Providers must consider the protection of privacy and confidentiality as part of their ethical and regulatory duty to protect the rights and welfare of human subjects. Maintaining privacy and confidentiality helps to protect subjects from potential harms that could occur with a breach of confidentiality, such as psychological distress, loss of insurance, loss of employment, or damage to social standing.
Practitioners are required to maintain and protect the privacy and confidentiality of all personally identifiable information, except as required by law or released with the written permission of the subject. Subjects, including children, have the right to be protected against invasion of their privacy, to expect that their dignity will be maintained, and to be assured that the confidentiality of their information will be maintained. The more sensitive the data, the greater the care investigators must take in obtaining, handling, and storing data.
During the consent process, they must explain what information will be collected, how it will be used, who will have access to it, and what will happen to it after the study ends.
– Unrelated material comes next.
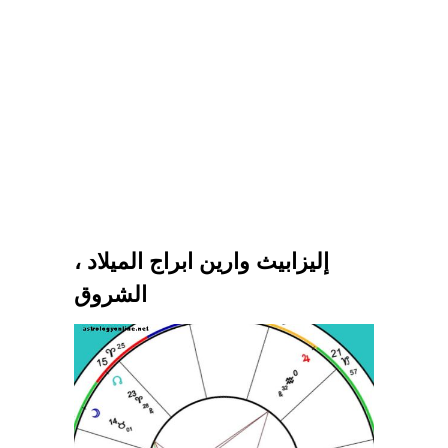
إليزابيث وارين ابراج الميلاد ،
الشروق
When applicable, they should explain any special precautions they will take to ensure the confidentiality of sensitive information. This will allow subjects to understand how their information will be used and decide if potential confidentiality risks are acceptable to them.
Practitioners should take reasonable steps to ensure that their communications with the patient are confidential and in accordance with patient preferences. For example, physician-patient medical discussions generally should be in private, or a patient might prefer that the physician call their office rather than home. Nonetheless, unless the patient objects, practitioners can share medical information with a patient’s immediate family members, or someone who is known to be a close personal friend if the information relates to that family member’s or friend’s involvement with the patient’s care or payment for care. Practitioners are expected to exercise professional judgment x.
An authorized personal representative of the patient should be treated the same as the patient. Thus, the representative has the same access to information and may exercise the same rights regarding the confidentiality of information. Nevertheless, practitioners may restrict information or access if there are reasonable concerns about domestic violence, abuse, or neglect by the representative.
Some communication cannot remain confidential. Healthcare practitioners are sometimes required by law to disclose certain information, usually because the condition may present a danger to other people. For example, certain infectious diseases (e.g., HIV, syphilis, TB) must be reported to state or local public health agencies. Signs of child and, in many states, adult or elder abuse or neglect typically must be reported to protective services. Conditions that might seriously impair a patient’s ability to drive, such as dementia or recent seizures, must be reported to the Department of Motor Vehicles in some states.